Stefan Raab
© Getty Images Stefan Raab

Stefan Raab Auf nach Amerika!

Stefan Raab hat gut lachen: Er ist ein globaler Siegertyp. Jetzt übernehmen sogar die USA seine Show-Ideen

Respektlos sei er,

unausstehlich - aber auf unkonventionelle Weise auch sehr geistreich. Eine Kombination, die Entertainment-Profis spannend finden: "Der Mann hat Talent", lautet das Fazit eines kürzlich veröffentlichten Artikels in "Variety", dem wichtigsten Magazin der US-Unterhaltungsbranche. Allein die Tatsache, dass sich das Blatt so ausführlich mit dem Deutschen Stefan Raab, 42, beschäftigte, kommt einem Ritterschlag gleich. Und die Prognose dürfte ihn zusätzlich freuen: Er sei auf dem besten Wege, "ein internationaler TV-Mogul" zu werden. Für Jörg Grabosch, Mitbegründer und Geschäftsführer von Raabs Produktionsfirma "Brainpool", kommt die Huldigung nicht ganz überraschend. "Im Ausland ist er bereits als Programm-Macher gefragt", sagte Grabosch im Gespräch mit GALA. "Stefan ist sehr neugierig, was das Thema Entwicklung von Formaten betrifft. Er hat immer gute Ideen. Das haben jetzt auch die Amerikaner bemerkt."

Stefan Raab bedankt sich fuer die "Goldene Kamera" in der Kategorie "Beste Untehaltung"
© Getty ImagesStefan Raab bedankt sich fuer die "Goldene Kamera" in der Kategorie "Beste Untehaltung"

Im deutschen Fernsehen ist der Metzgerssohn, der sein Privatleben - Partnerin und zwei Kinder - streng unter Verschluss hält, seit einem Jahrzehnt omnipräsent. 1996 begann er als Moderator beim Musiksender Viva. Seine eigene musikalische Begabung bewies er mit Blödel-Hits wie "Maschendrahtzaun". Für ProSieben produziert und moderiert er Erfolgssendungen am laufenden Band: Viermal pro Woche läuft die Late-Night-Show "TV total", dazu kommen skurrile Spin-offs wie der "Bundesvision Song Contest", die "Wok-WM" oder - das nächste Mal am 29. November - die "Stock Car Crash Challenge".

Zum absoluten Exportschlager entwickelte sich aber sein Samstagabend-Format "Schlag den Raab". Durchschnittlich 3,4 Millionen Zuschauer sitzen hierzulande vor dem Fernseher, wenn Raab sich mit einem Kandidaten in Disziplinen wie Luftanhalten, Monstertruckfahren oder Gummibärchenweitspucken misst. Siegt der Herausforderer, bekommt er mindestens 500.000 Euro. Meistens gewinnt allerdings Raab, zuletzt schaffte er das sogar gegen einen amtierenden Judo-Olympiasieger.

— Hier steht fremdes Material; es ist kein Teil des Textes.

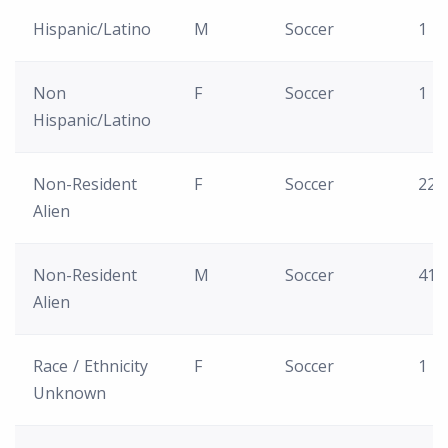
Hispanic/Latino
M
Soccer
1
Non
F
Soccer
1
Hispanic/Latino
Non-Resident
F
Soccer
22
Alien
Non-Resident
M
Soccer
41
Alien
Race / Ethnicity
F
Soccer
1
Unknown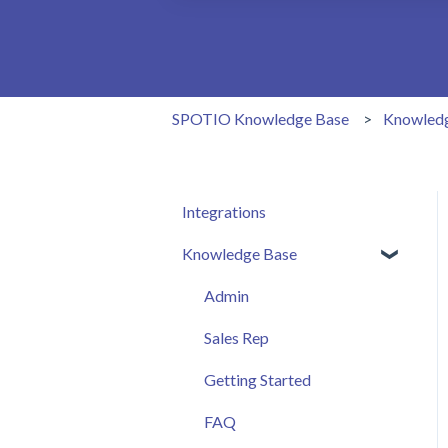
There are no suggestions because the 
SPOTIO Knowledge Base
Knowled
Integrations
Knowledge Base
Admin
Sales Rep
Getting Started
FAQ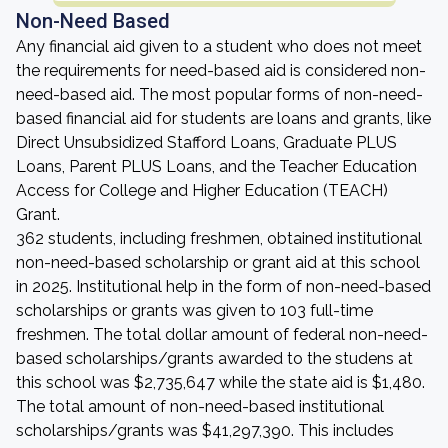
Non-Need Based
Any financial aid given to a student who does not meet
the requirements for need-based aid is considered non-
need-based aid. The most popular forms of non-need-
based financial aid for students are loans and grants, like
Direct Unsubsidized Stafford Loans, Graduate PLUS
Loans, Parent PLUS Loans, and the Teacher Education
Access for College and Higher Education (TEACH)
Grant.
362 students, including freshmen, obtained institutional
non-need-based scholarship or grant aid at this school
in 2025. Institutional help in the form of non-need-based
scholarships or grants was given to 103 full-time
freshmen. The total dollar amount of federal non-need-
based scholarships/grants awarded to the studens at
this school was $2,735,647 while the state aid is $1,480.
The total amount of non-need-based institutional
scholarships/grants was $41,297,390. This includes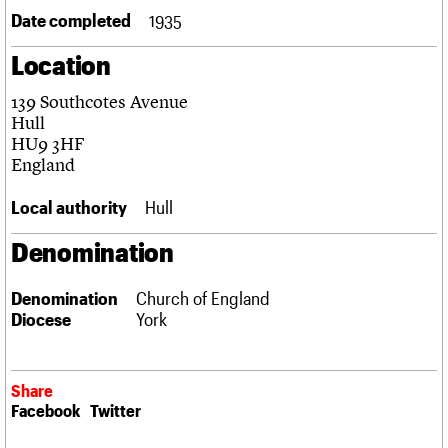
Links
Date completed
1935
Obituaries
Location
About
Events
Shop
Search
139 Southcotes Avenue
Search
Hull
HU9 3HF
Search the site
What we do
Upcoming events
LOGIN/REGISTER
England
Search
People
Past events
Services
Local authority
Hull
C20 Cymru
Username
History
Denomination
Governance
Password
FAQs
Denomination
Church of England
We are C20
Diocese
York
Join us
Login
Share
Facebook
Twitter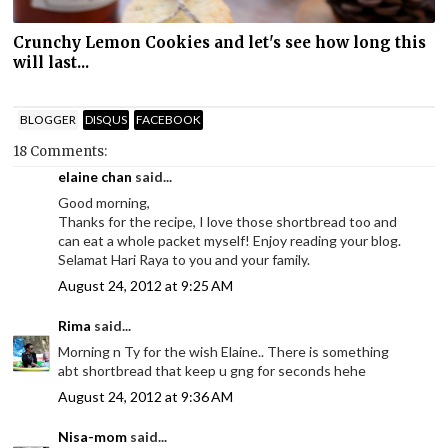
Crunchy Lemon Cookies and let's see how long this
will last...
BLOGGER
DISQUS
FACEBOOK
18 Comments:
elaine chan
said...
Good morning,
Thanks for the recipe, I love those shortbread too and
can eat a whole packet myself! Enjoy reading your blog.
Selamat Hari Raya to you and your family.
August 24, 2012 at 9:25 AM
Rima
said...
Morning n Ty for the wish Elaine.. There is something
abt shortbread that keep u gng for seconds hehe
August 24, 2012 at 9:36 AM
Nisa-mom
said...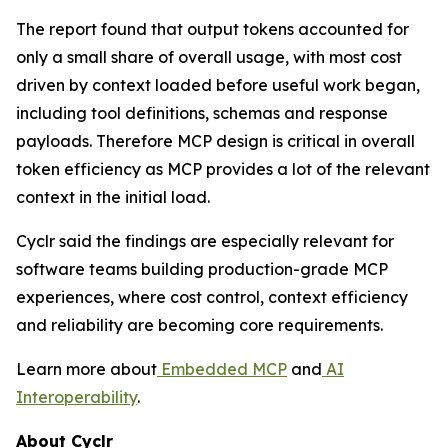
The report found that output tokens accounted for
only a small share of overall usage, with most cost
driven by context loaded before useful work began,
including tool definitions, schemas and response
payloads. Therefore MCP design is critical in overall
token efficiency as MCP provides a lot of the relevant
context in the initial load.
Cyclr said the findings are especially relevant for
software teams building production-grade MCP
experiences, where cost control, context efficiency
and reliability are becoming core requirements.
Learn more about
Embedded MCP
and
AI
Interoperability
.
About Cyclr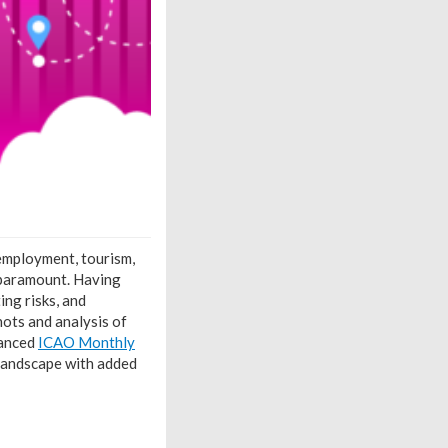
 employment, tourism,
s paramount. Having
ing risks, and
ots and analysis of
hanced
ICAO Monthly
 landscape with added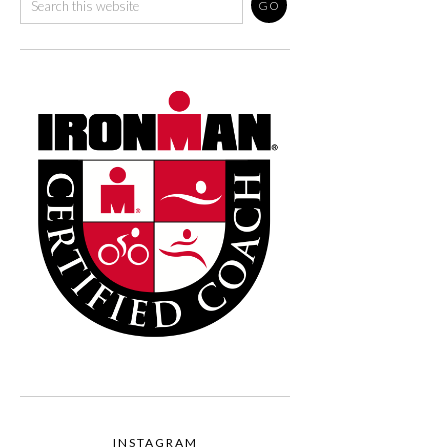
INSTAGRAM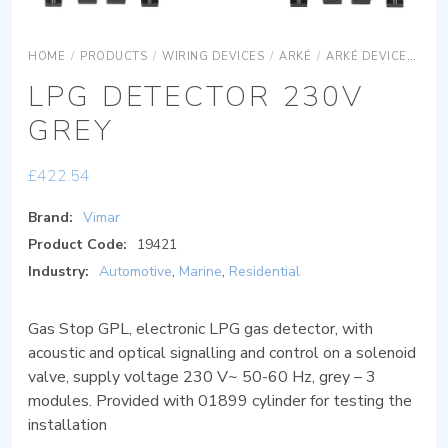
HOME
/
PRODUCTS
/
WIRING DEVICES
/
ARKÉ
/
ARKÉ DEVICES
AR
LPG DETECTOR 230V
GREY
£
422.54
Brand:
Vimar
Product Code:
19421
Industry:
Automotive
,
Marine
,
Residential
Gas Stop GPL, electronic LPG gas detector, with
acoustic and optical signalling and control on a solenoid
valve, supply voltage 230 V~ 50-60 Hz, grey – 3
modules. Provided with 01899 cylinder for testing the
installation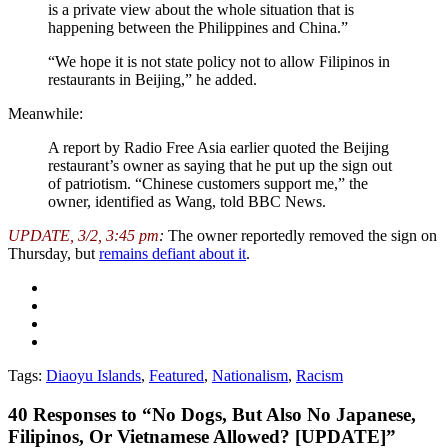
is a private view about the whole situation that is
happening between the Philippines and China.”
“We hope it is not state policy not to allow Filipinos in
restaurants in Beijing,” he added.
Meanwhile:
A report by Radio Free Asia earlier quoted the Beijing
restaurant’s owner as saying that he put up the sign out
of patriotism. “Chinese customers support me,” the
owner, identified as Wang, told BBC News.
UPDATE, 3/2, 3:45 pm
:
The owner reportedly removed the sign on
Thursday, but
remains defiant about it
.
Tags:
Diaoyu Islands
,
Featured
,
Nationalism
,
Racism
40
Responses to “No Dogs, But Also No Japanese,
Filipinos, Or Vietnamese Allowed? [UPDATE]”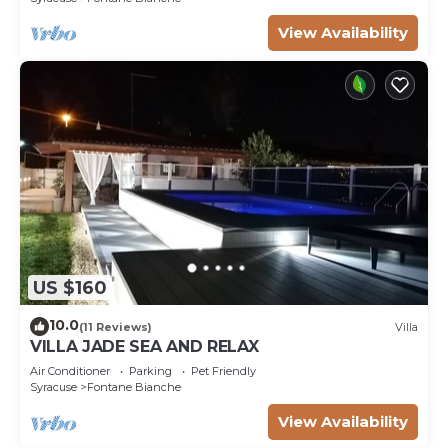
View Availability
US $160
10.0
(11 Reviews)
Villa
VILLA JADE SEA AND RELAX
Air Conditioner
Parking
Pet Friendly
Syracuse
Fontane Bianche
View Availability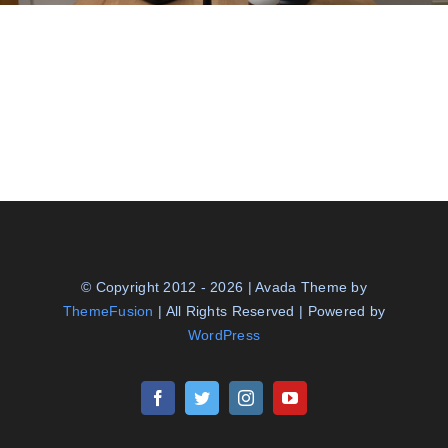
© Copyright 2012 - 2026 | Avada Theme by
ThemeFusion
| All Rights Reserved | Powered by
WordPress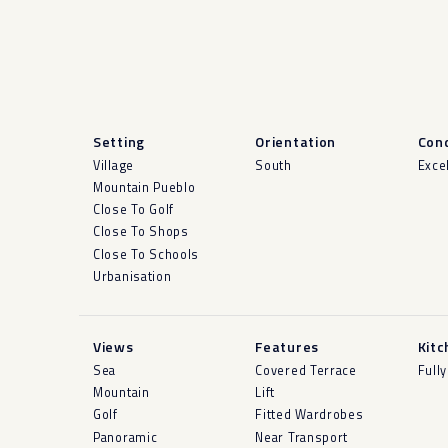
Setting
Orientation
Cond
Village
South
Exce
Mountain Pueblo
Close To Golf
Close To Shops
Close To Schools
Urbanisation
Views
Features
Kitc
Sea
Covered Terrace
Fully
Mountain
Lift
Golf
Fitted Wardrobes
Panoramic
Near Transport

Das so bizarre wie spannende Show-Konzept verkaufte Brainpool bislang in 13 Länder, zuletzt in die USA und nach China. Das englische Pendant "Beat the Star" erreicht Quoten von bis zu 25 Prozent, beim schwedischen "Vem kann slå Filip och Fredrik" schauen fast 40 Prozent zu. Schuften muss Raab für die ausländischen Erfolge kaum mehr. "Ist ein Format erst mal irgendwo international erfolgreich gelaufen, dann werden auch andere Länder aufmerksam. Danach verkauft es sich fast von alleine", erläutert Medienexperte Grabosch. Auch wenn Stefan Raab im Ausland nicht selbst auftritt - als Lizenzgeber hält er die Zügel fest in der Hand. Moderatoren, Set, Grafik und sämtliche Spiele müssen mit ihm abgestimmt werden. Zwischen vier und sechs Prozent des Produktionsetats gehen an Brainpool.

"Bei diesem Geschäft geht es aber nicht nur um Geld, es ist auch schön fürs Prestige", sagt Jörg Grabosch. Außerdem interessiere sich das Ausland jetzt plötzlich für weitere Raab-Formate - vermarktet als "Stars in Danger". Womöglich ist es also nur noch eine Frage der Zeit, bis in China die erste Wok-WM startet.